In the past week a number of key indicators of economic activity came out, painting a positive picture for economic growth in China, but CPI and PPI stats showed prices continued to fall. Among those data released were output, retail sales, food exports, and urban fixed-asset investment.
China’s consumer price index (CPI), fell 1.5% year on year in April 2009, according to the National Bureau of Statistics (NBS). Food prices (comprising a 3rd of CPI) dropped 1.3%, dragged down by a 28.6% decline in pork prices as demand plummeted on pig flu fears. Non-food prices fell 1.5%. The index was down 0.2% since March, and the YTD fell 0.8% from the same period last year.
China’s producer price index (PPI), a major measure of inflation at the wholesale level, also fell 6.6% in April year on year, according to the NBS. The decline compared with a 6.0% year on year drop in March and 4.6% in Q1 2009. Prices of production materials fell 8.1% in April year on year, the NBS said, and PPI for January-April fell 5.1% over the same period last year.

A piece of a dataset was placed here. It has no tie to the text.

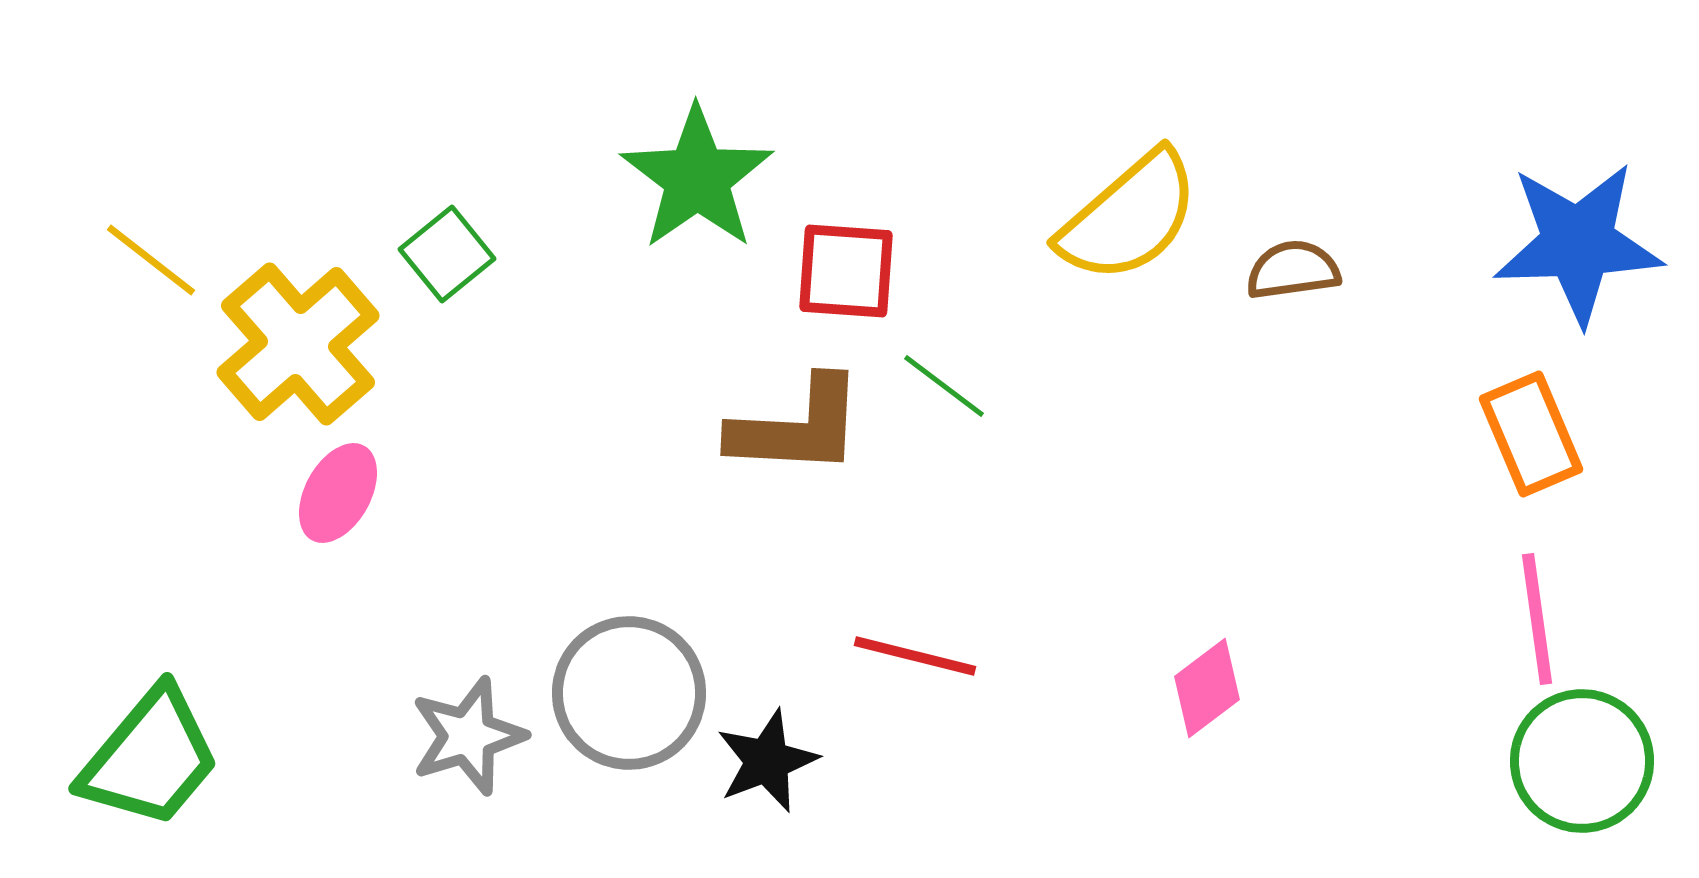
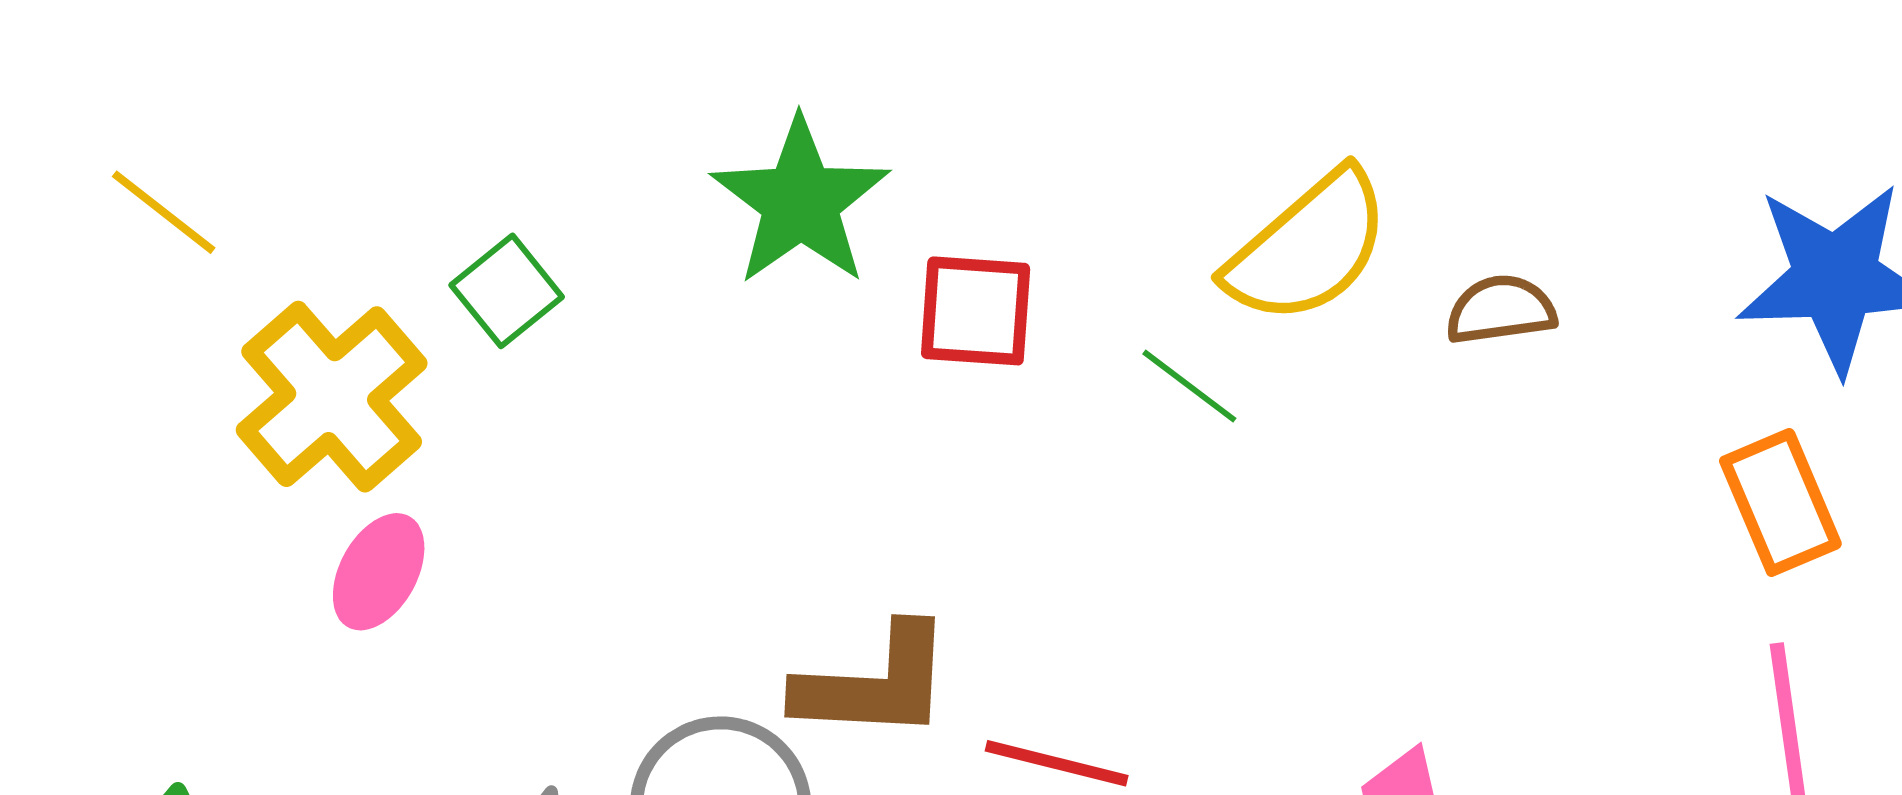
yellow line: (151, 260) -> (164, 212), moved
green line: (944, 386) -> (1189, 386), moved
brown L-shape: (797, 427) -> (874, 683), moved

Meanwhile, China’s output rose 7.3% from a year earlier, according to the NBS, after gaining 8.3% in March, and less than analyst estimates of 8.6%. In another positive sign, retail sales grew 14.8%, above estimates of 14.5% (and 14.7% in March). The data adds to evidence that a 4 trillion yuan ($586 billion) stimulus plan is buoying domestic growth, while the global recession takes a toll on exports and related industries.
On a similar note, Morgan Stanley raised its forecast for China economic growth to 7-8% from 5% for 2009. Morgan Stanley Asia Chairman Stephen Roach said growth could fall back to 5.5 to 7% in 2010, as external demand will remain weak. “It’s premature to say China is enjoying a V-shaped recovery. I think the outcome is going to be closer to the letter W.” he said.

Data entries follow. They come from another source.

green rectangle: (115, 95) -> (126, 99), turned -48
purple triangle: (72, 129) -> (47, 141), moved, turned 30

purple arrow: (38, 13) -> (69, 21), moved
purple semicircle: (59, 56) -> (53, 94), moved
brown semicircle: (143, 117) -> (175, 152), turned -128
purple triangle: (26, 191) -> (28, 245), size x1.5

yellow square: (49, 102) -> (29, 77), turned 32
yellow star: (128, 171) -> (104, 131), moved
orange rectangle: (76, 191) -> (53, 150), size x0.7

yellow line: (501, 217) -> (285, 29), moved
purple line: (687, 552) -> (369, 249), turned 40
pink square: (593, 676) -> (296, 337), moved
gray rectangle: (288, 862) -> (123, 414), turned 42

New orders placed with China’s shipyards fell 95% during the first four months of this year, the Ministry of Industry and Information Technology said. Orders from January to April dropped to 990,000 deadweight tons. While new orders last month reached 200,000 deadweight tons, taking total order books to 195 million deadweight tons at the end of April – 7% higher than a year earlier.
Another key indicator, China’s urban fixed-asset investment, climbed 30.5% in the first four months from a year earlier compared with a 28.6% increase in the first three months and analyst estimates of 29.1%. “Fixed-asset investment is the most important driver for economic growth this year,” said Sun Mingchun, chief China economist at Nomura Holdings.
China’s food exports reached US$2.62 billion in March 2009, up 8.9% from a year earlier, presenting the first year-on-year growth in the last five months, said General Administration of Customs (GAC). Exports of fruit led growth, rising 23.5% in March, and Seafood was up 16.2% year on year. Food exports totaled US$7.17 billion Q1, down 5.5% year on year.